Piotr stał przy expresie z zamiarem zrobienia sobie już drugiej kawy tego dnia, na komendzie prawie nic się nie działo więc strasznie się nudził zresztą nie tylko on. Lucyna wypełniała papiery, Marta czytała książkę a Alex spał na leżance. Górski spojrzał na puste biurko Gutka, brakowało tylko jego. Piotr zadzwonił do niego lecz gdy nie odebrał tłumaczył się tym że młodszy pewnie śpi. Powinien teraz odpoczywać. Miał zamiar zadzwonić do niego jeszcze raz później. Wiedział że jest bezpieczny w domu. A przynajmniej tak mu się wydawało.
********
Młodszy pędził przed siebie. Nie zważał na przepisy i ruch uliczny który i tak mu strasznie przeszkadzał o tej porze dnia. Spojrzał na telefon kolejna wiadomość od Piotra czy wszystko w porządku. Chłopak uśmiechnął się smutno. Pogoda była wyjątkowo ładna jak na kwiecień, słychać było ptaki, słońce świeciło. Na niebie nie było widać żadnej chmurki a gdzieniegdzie dało się słyszeć bawiące się dzieci na placu zabaw gdyby nie okoliczności i świadomość że za niecałą godzinę zginie powiedziałby że czuję się wręcz wspaniale. Westchnął i schował telefon a następnie skręcił w znaną uliczkę. Za nowymi budynkami mieszkalnymi rozciągał się pas starych, zniszczonych kamienic które przyprawiały szatyna o ciarki. Za nimi widać już było magazyn. Chłopak wiedział że nie było odwrotu, żałował tylko że z nikim się nie pożegnał. Niedaleko zauważył zaparkowany samochód. Dolanski już był. Co mogło pójść nie tak??
********
Piotr westchnął odkładając kubek po kawie i telefon. Młodszy nie dawał znaku życia od prawie 2 godzin co było do niego niepodobne. Nawet jeśli by spał telefon by go obudził. Ładował go wczoraj więc nie mógł mu się rozładować tak szybko. Piotr kalkulował wszystkie możliwe scenariusze aż w końcu wstał od biurka
- Coś tu nie gra.
Mruknął sam do siebie i założył kurtkę a następnie wziął Alexa i pojechał do domu. Dojazd zajął mu kilka minut głównie dlatego że przekroczył dozwoloną prędkość trzy razy. Miał źłe przeczucia. Wszedł do domu
- GUCIU !!!! - Krzyknął miejąc nadzieję że młodszy przyjdzie.

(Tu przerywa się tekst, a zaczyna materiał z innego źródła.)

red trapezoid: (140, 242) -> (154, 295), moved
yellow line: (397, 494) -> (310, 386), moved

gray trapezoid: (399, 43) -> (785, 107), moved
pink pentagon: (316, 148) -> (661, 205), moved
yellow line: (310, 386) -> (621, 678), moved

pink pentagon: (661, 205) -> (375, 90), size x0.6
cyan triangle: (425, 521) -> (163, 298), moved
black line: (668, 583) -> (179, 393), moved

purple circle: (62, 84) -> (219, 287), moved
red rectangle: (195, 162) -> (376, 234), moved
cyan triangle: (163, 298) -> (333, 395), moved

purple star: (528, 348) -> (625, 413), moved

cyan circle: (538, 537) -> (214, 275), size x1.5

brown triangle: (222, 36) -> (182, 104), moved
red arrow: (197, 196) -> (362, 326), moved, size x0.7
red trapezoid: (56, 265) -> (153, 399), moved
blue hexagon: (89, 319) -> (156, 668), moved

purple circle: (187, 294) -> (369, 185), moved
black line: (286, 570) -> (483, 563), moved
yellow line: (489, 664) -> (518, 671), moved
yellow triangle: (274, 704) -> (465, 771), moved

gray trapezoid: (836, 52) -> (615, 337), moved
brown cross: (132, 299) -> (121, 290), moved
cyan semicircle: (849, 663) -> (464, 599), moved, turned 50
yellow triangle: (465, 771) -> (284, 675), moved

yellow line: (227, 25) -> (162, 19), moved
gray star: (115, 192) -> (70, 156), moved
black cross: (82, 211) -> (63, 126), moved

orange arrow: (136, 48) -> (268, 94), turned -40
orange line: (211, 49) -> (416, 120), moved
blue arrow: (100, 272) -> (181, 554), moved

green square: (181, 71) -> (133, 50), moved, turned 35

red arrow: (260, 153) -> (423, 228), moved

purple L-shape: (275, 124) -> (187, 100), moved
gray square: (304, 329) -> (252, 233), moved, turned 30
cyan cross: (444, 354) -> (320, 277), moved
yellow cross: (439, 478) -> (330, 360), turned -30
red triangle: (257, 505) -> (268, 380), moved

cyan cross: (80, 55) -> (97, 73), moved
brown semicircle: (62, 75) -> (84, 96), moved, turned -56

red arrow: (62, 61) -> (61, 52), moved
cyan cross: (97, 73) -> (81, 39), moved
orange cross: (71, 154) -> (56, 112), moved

Po chwili wbiegł do sypialni, jednak tam też nie było młodszego, kanapa była pusta a w kuchni panował porządek. Zadzwońił kolejny raz do młodszego jednak dalej nic. W oczy rzuciła mu się kartka na stole. Piotr wziął ją do ręki i zaczął czytać:Piotr sprawy się pokomplikowały jeszcze bardziej, Dolanski wysłał mi wiadomość i miejsce spotkania. Musiałem to zrobić - groził że cię zabije. Nie mogłem na to pozwolić. Jesteś dla mnie jak starszy brat, dziękuję Ci za wszystko co dla mnie zrobiłeś, Ty, Alex i cała komenda zawsze będziecie moją rodziną. Kocham cie. Twój Gucio.
Stary magazyn 12.00 miejsce spotkania.Piotr z niedowierzaniem wpatrywał się w kartkę papieru by po chwili biegiem ruszyć do samochodu. Miał nadzieję że nie jest za późno.